Task instructions
Keep only the lines that hold the string "what", filtering out the rest of the entries below.

Given entries
★ ★ ★ ★ ★

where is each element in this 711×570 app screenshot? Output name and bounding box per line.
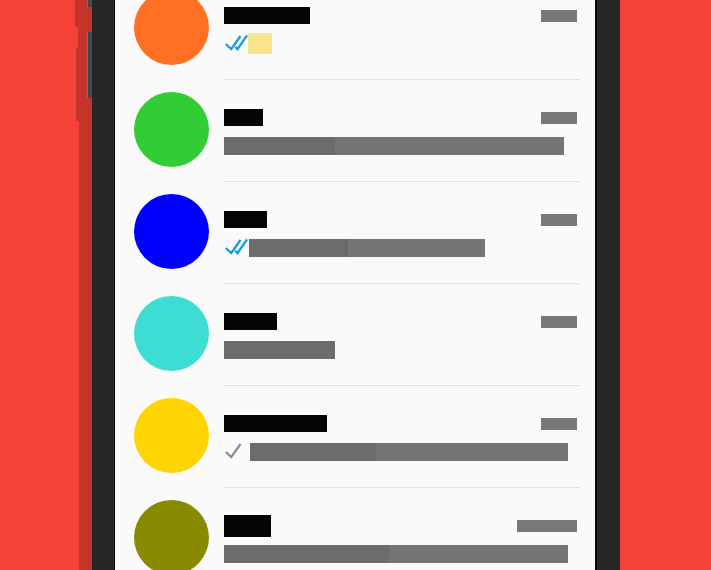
button[interactable] bbox=[116, 487, 594, 570]
button[interactable] bbox=[116, 79, 594, 181]
button[interactable]: Contact avatar bbox=[134, 0, 209, 65]
button[interactable] bbox=[116, 181, 594, 283]
button[interactable]: Contact avatar bbox=[134, 92, 209, 167]
button[interactable]: Contact avatar bbox=[134, 194, 209, 269]
button[interactable]: Contact avatar bbox=[134, 398, 209, 473]
button[interactable] bbox=[116, 385, 594, 487]
button[interactable] bbox=[116, 283, 594, 385]
button[interactable]: Contact avatar bbox=[134, 500, 209, 570]
button[interactable]: Contact avatar bbox=[134, 296, 209, 371]
button[interactable] bbox=[116, 0, 594, 79]
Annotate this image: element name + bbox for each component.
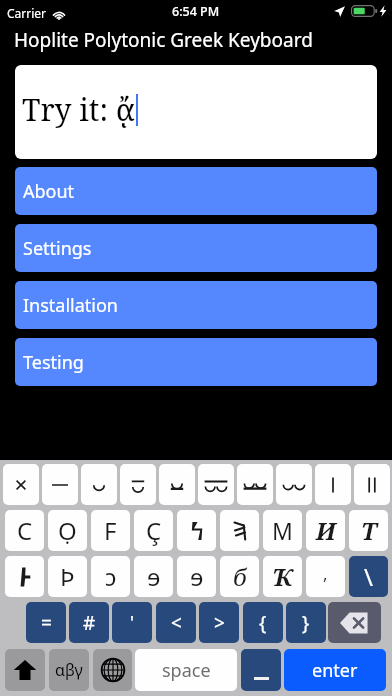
- staticText: }: [302, 610, 310, 636]
- button[interactable]: <: [156, 602, 196, 643]
- staticText: {: [259, 610, 267, 636]
- button[interactable]: Ç: [134, 510, 173, 551]
- staticText: Ọ: [58, 514, 77, 547]
- button[interactable]: [42, 464, 78, 505]
- button[interactable]: [241, 649, 281, 691]
- staticText: enter: [312, 658, 358, 683]
- button[interactable]: Try it: ᾄ: [15, 65, 377, 159]
- button[interactable]: [159, 464, 195, 505]
- button[interactable]: б: [220, 556, 259, 597]
- staticText: C: [17, 514, 33, 547]
- staticText: ɔ: [105, 560, 117, 593]
- button[interactable]: [198, 464, 234, 505]
- button[interactable]: About: [15, 167, 377, 215]
- staticText: ɘ: [190, 560, 204, 593]
- button[interactable]: [220, 510, 259, 551]
- staticText: space: [162, 658, 211, 683]
- button[interactable]: {: [243, 602, 283, 643]
- staticText: И: [316, 514, 336, 547]
- button[interactable]: >: [199, 602, 239, 643]
- staticText: =: [41, 610, 52, 636]
- button[interactable]: ɘ: [134, 556, 173, 597]
- button[interactable]: [5, 556, 44, 597]
- staticText: αβγ: [55, 659, 83, 681]
- staticText: Ҡ: [272, 560, 293, 593]
- button[interactable]: И: [306, 510, 345, 551]
- staticText: Settings: [23, 236, 92, 261]
- staticText: >: [214, 610, 225, 636]
- button[interactable]: Backspace: [328, 602, 381, 643]
- button[interactable]: C: [5, 510, 44, 551]
- staticText: ,: [323, 562, 328, 585]
- staticText: \: [364, 560, 373, 593]
- button[interactable]: [315, 464, 351, 505]
- button[interactable]: F: [91, 510, 130, 551]
- staticText: <: [171, 610, 182, 636]
- button[interactable]: Shift: [5, 649, 45, 691]
- button[interactable]: }: [286, 602, 326, 643]
- staticText: Hoplite Polytonic Greek Keyboard: [14, 27, 313, 53]
- button[interactable]: #: [69, 602, 109, 643]
- button[interactable]: Ọ: [48, 510, 87, 551]
- button[interactable]: Change keyboard: [93, 649, 132, 691]
- staticText: б: [233, 560, 247, 593]
- staticText: M: [272, 515, 293, 546]
- button[interactable]: Settings: [15, 224, 377, 272]
- staticText: Testing: [23, 350, 84, 375]
- button[interactable]: ': [112, 602, 152, 643]
- staticText: Installation: [23, 293, 118, 318]
- staticText: F: [104, 514, 117, 547]
- button[interactable]: [276, 464, 312, 505]
- button[interactable]: T: [349, 510, 388, 551]
- staticText: ɘ: [147, 560, 161, 593]
- button[interactable]: space: [135, 649, 237, 691]
- staticText: T: [361, 514, 377, 547]
- button[interactable]: [177, 510, 216, 551]
- staticText: Þ: [60, 560, 75, 593]
- button[interactable]: ,: [306, 556, 345, 597]
- button[interactable]: M: [263, 510, 302, 551]
- button[interactable]: =: [26, 602, 66, 643]
- staticText: 6:54 PM: [172, 3, 220, 20]
- staticText: Try it: ᾄ: [22, 89, 135, 130]
- staticText: Ç: [146, 514, 162, 547]
- staticText: Carrier: [7, 5, 47, 21]
- staticText: #: [83, 610, 96, 636]
- button[interactable]: Þ: [48, 556, 87, 597]
- button[interactable]: ɔ: [91, 556, 130, 597]
- button[interactable]: [237, 464, 273, 505]
- button[interactable]: \: [349, 556, 388, 597]
- button[interactable]: [81, 464, 117, 505]
- button[interactable]: enter: [284, 649, 386, 691]
- button[interactable]: ɘ: [177, 556, 216, 597]
- button[interactable]: Installation: [15, 281, 377, 329]
- staticText: ': [130, 610, 135, 635]
- button[interactable]: [354, 464, 390, 505]
- button[interactable]: [120, 464, 156, 505]
- staticText: About: [23, 179, 75, 204]
- button[interactable]: αβγ: [49, 649, 89, 691]
- button[interactable]: Testing: [15, 338, 377, 386]
- button[interactable]: [3, 464, 39, 505]
- button[interactable]: Ҡ: [263, 556, 302, 597]
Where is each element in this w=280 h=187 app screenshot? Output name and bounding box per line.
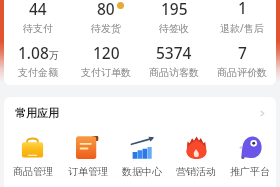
staticText: 1.08万 — [18, 42, 59, 63]
staticText: 常用应用 — [15, 106, 59, 120]
button[interactable]: 常用应用 — [4, 97, 276, 129]
staticText: 营销活动 — [176, 165, 216, 178]
staticText: 待签收 — [159, 22, 189, 35]
button[interactable]: 营销活动 — [169, 129, 223, 178]
staticText: 支付订单数 — [81, 66, 131, 79]
staticText: 推广平台 — [230, 165, 270, 178]
staticText: 商品评价数 — [217, 66, 267, 79]
staticText: 支付金额 — [18, 66, 58, 79]
staticText: 80 — [97, 0, 115, 19]
button[interactable]: 商品管理 — [5, 129, 60, 178]
staticText: 订单管理 — [68, 165, 108, 178]
button[interactable]: 195 — [140, 0, 208, 38]
button[interactable]: 5374 — [140, 38, 208, 82]
staticText: 待支付 — [23, 22, 53, 35]
staticText: 商品管理 — [13, 165, 53, 178]
staticText: 195 — [161, 0, 188, 19]
button[interactable]: 订单管理 — [60, 129, 115, 178]
button[interactable]: 数据中心 — [115, 129, 169, 178]
button[interactable]: 7 — [208, 38, 276, 82]
button[interactable]: 44 — [4, 0, 72, 38]
staticText: 待发货 — [91, 22, 121, 35]
staticText: 120 — [93, 42, 120, 63]
button[interactable]: 1 — [208, 0, 276, 38]
staticText: 1 — [238, 0, 247, 18]
button[interactable]: 1.08万 — [4, 38, 72, 82]
button[interactable]: 80 — [72, 0, 140, 38]
button[interactable]: 120 — [72, 38, 140, 82]
staticText: 44 — [29, 0, 47, 19]
button[interactable]: 推广平台 — [223, 129, 276, 178]
staticText: 7 — [238, 42, 247, 63]
staticText: 数据中心 — [122, 165, 162, 178]
staticText: 商品访客数 — [149, 66, 199, 79]
staticText: 退款/售后 — [220, 21, 264, 35]
staticText: 5374 — [156, 42, 192, 63]
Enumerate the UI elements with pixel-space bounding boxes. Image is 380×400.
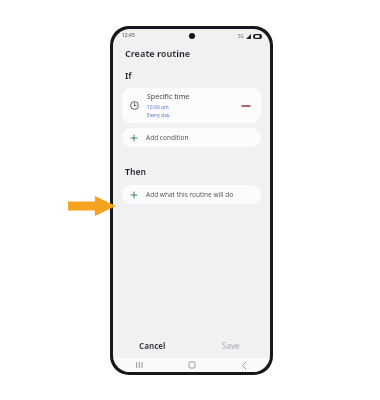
staticText: Every day xyxy=(147,112,170,119)
button[interactable]: Add what this routine will do xyxy=(122,185,261,204)
staticText: 12:45 xyxy=(122,32,135,39)
staticText: Specific time xyxy=(147,92,190,102)
button[interactable]: Add condition xyxy=(122,128,261,147)
staticText: Then xyxy=(125,166,147,178)
button[interactable]: Recent apps xyxy=(113,358,166,372)
staticText: Cancel xyxy=(139,340,166,351)
staticText: 5G xyxy=(238,33,244,39)
button[interactable]: Cancel xyxy=(113,332,191,358)
button[interactable]: Back xyxy=(218,358,270,372)
staticText: Add condition xyxy=(146,133,189,142)
staticText: Create routine xyxy=(125,47,191,59)
button[interactable]: Remove condition xyxy=(239,99,253,113)
staticText: 10:00 am xyxy=(147,104,169,111)
button[interactable]: Home xyxy=(166,358,218,372)
staticText: Save xyxy=(222,340,240,351)
staticText: Add what this routine will do xyxy=(146,190,234,199)
button[interactable]: Save xyxy=(191,332,270,358)
button[interactable]: Specific time xyxy=(122,88,261,123)
staticText: If xyxy=(125,70,132,82)
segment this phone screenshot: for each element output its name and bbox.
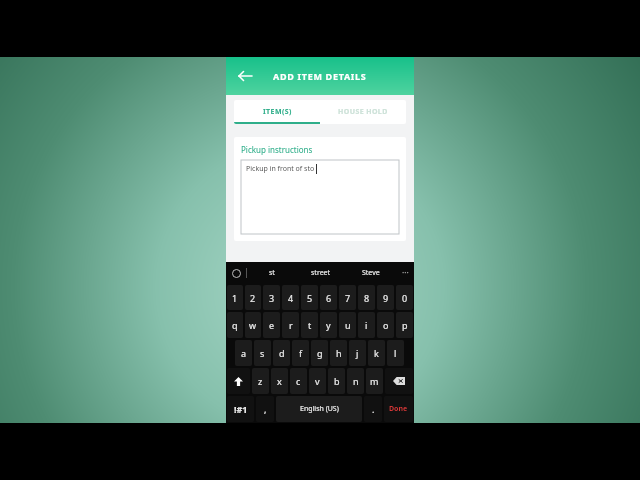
- button[interactable]: 3: [263, 285, 280, 310]
- staticText: ADD ITEM DETAILS: [273, 70, 367, 82]
- staticText: Done: [389, 404, 408, 414]
- staticText: c: [296, 375, 301, 387]
- button[interactable]: st: [247, 262, 296, 284]
- button[interactable]: m: [366, 368, 383, 394]
- staticText: 0: [402, 292, 408, 304]
- staticText: 6: [326, 292, 332, 304]
- staticText: 5: [307, 292, 313, 304]
- button[interactable]: y: [320, 312, 337, 338]
- button[interactable]: English (US): [276, 396, 362, 422]
- staticText: ITEM(S): [263, 107, 292, 117]
- button[interactable]: Back: [232, 63, 258, 89]
- button[interactable]: v: [309, 368, 326, 394]
- staticText: v: [315, 375, 320, 387]
- button[interactable]: More suggestions: [396, 262, 414, 284]
- button[interactable]: a: [235, 340, 252, 366]
- staticText: a: [241, 347, 247, 359]
- button[interactable]: o: [377, 312, 394, 338]
- button[interactable]: w: [245, 312, 261, 338]
- staticText: 4: [288, 292, 294, 304]
- staticText: Pickup instructions: [241, 144, 313, 155]
- button[interactable]: ITEM(S): [234, 100, 320, 124]
- button[interactable]: t: [301, 312, 318, 338]
- button[interactable]: 7: [339, 285, 356, 310]
- button[interactable]: x: [271, 368, 288, 394]
- button[interactable]: 6: [320, 285, 337, 310]
- button[interactable]: Done: [384, 396, 413, 422]
- button[interactable]: j: [349, 340, 366, 366]
- button[interactable]: p: [396, 312, 413, 338]
- staticText: Pickup in front of sto: [246, 164, 315, 174]
- button[interactable]: h: [330, 340, 347, 366]
- button[interactable]: k: [368, 340, 385, 366]
- button[interactable]: .: [364, 396, 382, 422]
- staticText: u: [345, 319, 351, 331]
- staticText: q: [232, 319, 238, 331]
- button[interactable]: z: [252, 368, 269, 394]
- staticText: l: [394, 347, 397, 359]
- button[interactable]: s: [254, 340, 271, 366]
- staticText: e: [269, 319, 275, 331]
- staticText: 7: [345, 292, 351, 304]
- staticText: Steve: [362, 268, 380, 278]
- button[interactable]: u: [339, 312, 356, 338]
- button[interactable]: 9: [377, 285, 394, 310]
- staticText: 8: [364, 292, 370, 304]
- staticText: street: [311, 268, 331, 278]
- staticText: HOUSE HOLD: [338, 107, 388, 117]
- button[interactable]: g: [311, 340, 328, 366]
- staticText: 2: [250, 292, 256, 304]
- button[interactable]: q: [227, 312, 243, 338]
- button[interactable]: street: [296, 262, 346, 284]
- staticText: ,: [264, 403, 267, 415]
- button[interactable]: HOUSE HOLD: [320, 100, 406, 124]
- staticText: g: [317, 347, 323, 359]
- staticText: r: [289, 319, 293, 331]
- button[interactable]: 1: [227, 285, 243, 310]
- button[interactable]: n: [347, 368, 364, 394]
- button[interactable]: 4: [282, 285, 299, 310]
- button[interactable]: b: [328, 368, 345, 394]
- button[interactable]: f: [292, 340, 309, 366]
- button[interactable]: d: [273, 340, 290, 366]
- staticText: t: [308, 319, 312, 331]
- staticText: s: [260, 347, 265, 359]
- staticText: n: [353, 375, 359, 387]
- staticText: d: [279, 347, 285, 359]
- button[interactable]: 0: [396, 285, 413, 310]
- staticText: 9: [383, 292, 389, 304]
- staticText: f: [299, 347, 303, 359]
- staticText: p: [402, 319, 408, 331]
- staticText: z: [258, 375, 263, 387]
- button[interactable]: !#1: [227, 396, 254, 422]
- staticText: b: [334, 375, 340, 387]
- staticText: 1: [232, 292, 238, 304]
- staticText: English (US): [300, 404, 339, 414]
- button[interactable]: c: [290, 368, 307, 394]
- button[interactable]: 5: [301, 285, 318, 310]
- button[interactable]: Steve: [346, 262, 396, 284]
- staticText: st: [269, 268, 275, 278]
- button[interactable]: 2: [245, 285, 261, 310]
- button[interactable]: e: [263, 312, 280, 338]
- staticText: k: [374, 347, 379, 359]
- staticText: j: [356, 347, 359, 359]
- button[interactable]: r: [282, 312, 299, 338]
- staticText: y: [326, 319, 331, 331]
- staticText: o: [383, 319, 389, 331]
- button[interactable]: Shift: [227, 368, 250, 394]
- button[interactable]: Emoji: [226, 262, 246, 284]
- button[interactable]: i: [358, 312, 375, 338]
- button[interactable]: Backspace: [385, 368, 413, 394]
- button[interactable]: l: [387, 340, 404, 366]
- staticText: 3: [269, 292, 275, 304]
- staticText: !#1: [234, 403, 248, 415]
- staticText: h: [336, 347, 342, 359]
- button[interactable]: 8: [358, 285, 375, 310]
- staticText: i: [365, 319, 368, 331]
- staticText: .: [372, 403, 375, 415]
- staticText: w: [249, 319, 257, 331]
- button[interactable]: ,: [256, 396, 274, 422]
- button[interactable]: Pickup in front of sto: [241, 160, 399, 234]
- staticText: m: [370, 375, 379, 387]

★ ★ ★ ★ ★

Task result
button[interactable]: Add what this routine will do xyxy=(122,185,261,204)
staticText: Add what this routine will do xyxy=(146,190,234,199)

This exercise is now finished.